L’économie est avant tout au service du bien-être de tous (collectif). Tous les phénomènes observés, aujourd’hui, comme l’épuisement des ressources naturelles, la dégradation du cadre écologique, la destruction des écosystèmes, la surconsommation des ressources, la pauvreté et les inégalités sociales, sont la conséquence des modèles de croissance, dits de développement économique, désincarnés mis en œuvre au nom de l’efficacité économique. Les profits de cette exploitation de la nature et de l’homme ont bénéficié plus à des élites, alors que le coût des dégradations sont supportés plutôt par les démunis.
La mondialisation a accentué cette injustice par l’affaiblissement des Etats et la négation de toute forme de moralisation de la vie politique, économique et sociale.

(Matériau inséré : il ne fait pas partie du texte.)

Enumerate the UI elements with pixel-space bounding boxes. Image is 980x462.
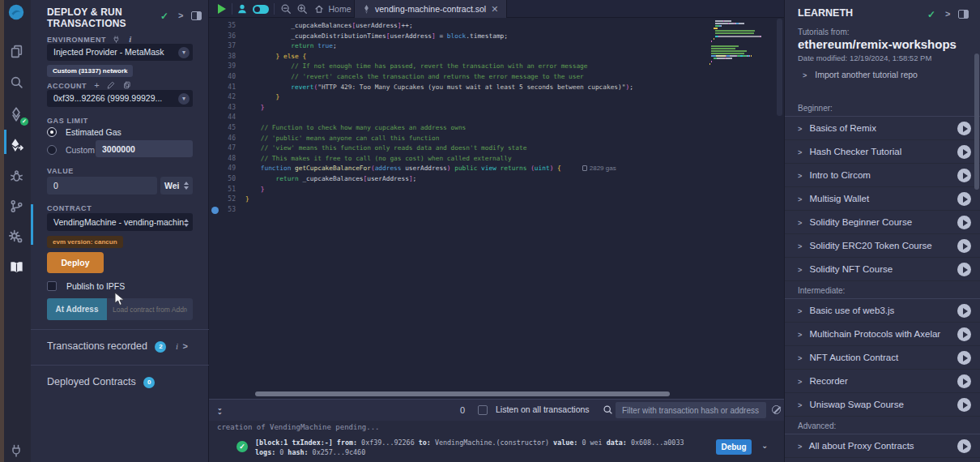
debugger-icon[interactable] [7, 167, 25, 185]
play-tutorial-icon[interactable] [957, 239, 971, 253]
account-select[interactable]: 0xf39...92266 (9999.99929... ▾ [47, 90, 193, 107]
publish-ipfs-row[interactable]: Publish to IPFS [47, 281, 125, 291]
code-line[interactable]: 42 } [209, 92, 784, 103]
code-line[interactable]: 44 [209, 113, 784, 123]
contract-select[interactable]: VendingMachine - vending-machin [47, 213, 193, 231]
line-number[interactable]: 36 [209, 32, 245, 42]
play-tutorial-icon[interactable] [957, 216, 971, 229]
close-tab-icon[interactable]: ✕ [491, 4, 498, 15]
line-number[interactable]: 44 [209, 113, 245, 123]
editor-horizontal-scrollbar[interactable] [209, 390, 784, 398]
play-tutorial-icon[interactable] [957, 145, 971, 159]
play-tutorial-icon[interactable] [957, 304, 971, 318]
git-icon[interactable] [7, 197, 25, 215]
transactions-info-icon[interactable]: i [176, 341, 178, 351]
tutorial-item[interactable]: > Intro to Circom [785, 164, 980, 187]
line-number[interactable]: 42 [209, 92, 245, 103]
breakpoint-dot[interactable] [211, 207, 219, 214]
gas-custom-radio[interactable]: Custom [47, 145, 95, 155]
tutorial-item[interactable]: > Basic use of web3.js [785, 299, 980, 323]
line-number[interactable]: 40 [209, 72, 245, 83]
tutorial-item[interactable]: > All about Proxy Contracts [785, 434, 980, 458]
pin-panel-icon[interactable] [191, 11, 202, 20]
line-number[interactable]: 46 [209, 134, 245, 144]
deploy-and-run-icon[interactable] [7, 136, 25, 154]
remix-logo-icon[interactable] [7, 3, 25, 21]
gas-custom-input[interactable] [96, 140, 193, 157]
settings-gears-icon[interactable] [7, 228, 25, 246]
play-tutorial-icon[interactable] [957, 192, 971, 206]
line-number[interactable]: 50 [209, 174, 245, 185]
code-line[interactable]: 40 // 'revert' cancels the transaction a… [209, 72, 784, 83]
home-tab[interactable]: Home [313, 0, 353, 18]
tx-expand-icon[interactable]: ⌄ [761, 441, 768, 450]
play-tutorial-icon[interactable] [957, 351, 971, 365]
environment-info-icon[interactable]: i [129, 34, 132, 44]
code-line[interactable]: 49 function getCupcakeBalanceFor(address… [209, 164, 784, 174]
zoom-in-icon[interactable] [295, 0, 309, 18]
code-line[interactable]: 38 } else { [209, 52, 784, 62]
panel-expand-icon[interactable]: > [178, 11, 183, 20]
file-explorer-icon[interactable] [7, 42, 25, 60]
line-number[interactable]: 51 [209, 185, 245, 195]
radio-selected[interactable] [47, 127, 57, 137]
play-tutorial-icon[interactable] [957, 169, 971, 182]
code-line[interactable]: 50 return _cupcakeBalances[userAddress]; [209, 174, 784, 185]
code-line[interactable]: 46 // 'public' means anyone can call thi… [209, 134, 784, 144]
tutorial-item[interactable]: > Deploy with Libraries [785, 458, 980, 462]
transactions-recorded-row[interactable]: Transactions recorded 2 i > [31, 329, 209, 365]
deployed-contracts-row[interactable]: Deployed Contracts 0 [31, 365, 209, 400]
terminal-filter-input[interactable] [616, 402, 766, 418]
tutorial-item[interactable]: > NFT Auction Contract [785, 346, 980, 370]
line-number[interactable]: 48 [209, 154, 245, 165]
code-line[interactable]: 36 _cupcakeDistributionTimes[userAddress… [209, 32, 784, 42]
side-panel-scrollbar[interactable] [31, 204, 33, 245]
code-line[interactable]: 47 // 'view' means this function only re… [209, 143, 784, 154]
code-line[interactable]: 51 } [209, 185, 784, 195]
publish-ipfs-checkbox[interactable] [47, 281, 57, 291]
code-line[interactable]: 39 // If not enough time has passed, rev… [209, 62, 784, 72]
debug-button[interactable]: Debug [716, 439, 752, 455]
line-number[interactable]: 43 [209, 103, 245, 113]
line-number[interactable]: 41 [209, 83, 245, 93]
line-number[interactable]: 49 [209, 164, 245, 174]
tutorial-item[interactable]: > Solidity NFT Course [785, 258, 980, 281]
tutorial-item[interactable]: > Solidity ERC20 Token Course [785, 234, 980, 258]
copy-account-icon[interactable] [123, 81, 131, 89]
learneth-pin-icon[interactable] [958, 10, 969, 19]
tutorial-item[interactable]: > Recorder [785, 370, 980, 393]
run-script-icon[interactable] [215, 0, 228, 18]
add-account-icon[interactable]: + [94, 80, 100, 90]
learneth-scrollbar[interactable] [974, 53, 979, 190]
tutorial-item[interactable]: > Multisig Wallet [785, 187, 980, 211]
play-tutorial-icon[interactable] [957, 263, 971, 276]
minimap[interactable] [709, 20, 771, 93]
plugin-manager-icon[interactable] [7, 442, 25, 460]
code-editor[interactable]: 35 _cupcakeBalances[userAddress]++;36 _c… [209, 19, 784, 399]
value-unit-select[interactable]: Wei [160, 177, 193, 195]
code-line[interactable]: 48 // This makes it free to call (no gas… [209, 154, 784, 165]
play-tutorial-icon[interactable] [957, 398, 971, 412]
listen-checkbox[interactable] [478, 405, 488, 415]
learneth-book-icon[interactable] [7, 258, 25, 276]
search-icon[interactable] [7, 73, 25, 91]
code-line[interactable]: 52} [209, 195, 784, 205]
transactions-expand-icon[interactable]: > [183, 341, 188, 351]
play-tutorial-icon[interactable] [957, 122, 971, 135]
code-line[interactable]: 37 return true; [209, 41, 784, 52]
at-address-button[interactable]: At Address [47, 298, 107, 320]
play-tutorial-icon[interactable] [957, 327, 971, 341]
environment-select[interactable]: Injected Provider - MetaMask ▾ [47, 44, 193, 61]
copilot-toggle[interactable] [251, 0, 271, 18]
tutorial-item[interactable]: > Hash Checker Tutorial [785, 140, 980, 164]
code-line[interactable]: 43 } [209, 103, 784, 113]
deploy-button[interactable]: Deploy [47, 252, 104, 273]
line-number[interactable]: 47 [209, 143, 245, 154]
clear-console-icon[interactable] [772, 405, 781, 414]
tab-vending-machine-contract[interactable]: vending-machine-contract.sol ✕ [354, 0, 507, 18]
value-input[interactable] [47, 177, 157, 195]
collapse-terminal-icon[interactable]: ⌄⌄ [217, 406, 223, 414]
line-number[interactable]: 39 [209, 62, 245, 72]
play-tutorial-icon[interactable] [957, 374, 971, 388]
ai-assistant-icon[interactable] [235, 0, 249, 18]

La monnaie est devenue une arme utilisée par les puissants contre leurs adversaires idéologiques ou ne partageant pas leurs intérêts. Le cas des sanctions contre la Russie ou l’Iran sur leurs réserves en dollars en est la preuve.
La croissance ne produit pas toujours le développement. Le retour à une économie morale et éthique rétablirait l’humanité dans son essence. Les travaux d’Amartya Sen méritent d’être revisités par les chercheurs et les politiques.